Every project manager knows that the way to eat the elephant is to chunk the assignment into workable pieces, attribute manpower and materials, define the critical path and schedule over time. Then the thinking is over and the execution can start.
But how do we take care of this elephant when the assignment is along the lines of:
  • ‘the organization needs to own the future state’;
  • ‘people need to adopt the new way of working’, or
  • ‘People need to use this new software to perform their work’.
Regular readers of this blog know that I value involvement and psychological safety as the two main elements of any successful organizational change effort. But then still, where is the elephant and how do we chunk it?

As I suggest in the above drawing the elephant is hidden in the target population of a change program and it will only surface when you care to listen very carefully. This ‘burning’ insight came to me as I was reviewing the marketing concepts that I claim to be important inside an organization. The chunks of the elephant are actually the same parts of the audience that you encounter while introducing a new product or initiative.

Timing Matters

In organizational change you can recognize certain patterns such as the change cycle that we all go through whenever our expectations about the way things are get interrupted. The bottom line here is “things will get worse before they get better”.

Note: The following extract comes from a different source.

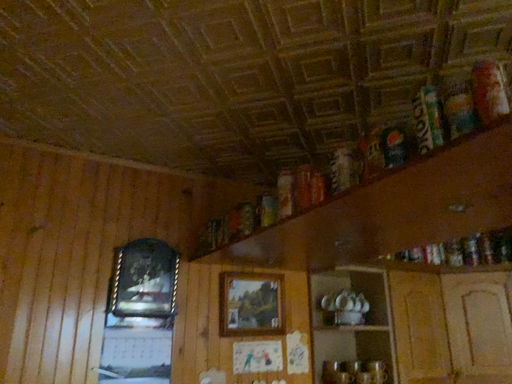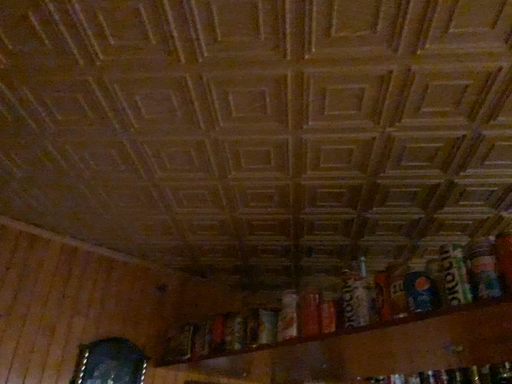 Question: How did the camera likely rotate when shooting the video?

Choices:
 (A) rotated upward
 (B) rotated downward

Answer: (A)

To a greater or al lesser extent we all go through the anxiety, anger, bargaining, depression and acceptance phases. Another thing that is good to know is that different groups go through the cycle at a different point in time and at a different pace.
As an earlier mentioned McKinsey research pointed out: anxiety and resistance will surface anyhow, regardless of whether your project is successful or not. Therefore the attitude I choose is one of ‘no time to waste’, i.e.: making sure that the innovators and the early adopters (most of the times this is your own core team and the sponsor of your program) get through that change cycle first and accept the fact that things will change dramatically. Once you have won their minds and their hearts they will help you to attack the next big chunk: the pragmatists and so on.

Ready?, Fire! Aim!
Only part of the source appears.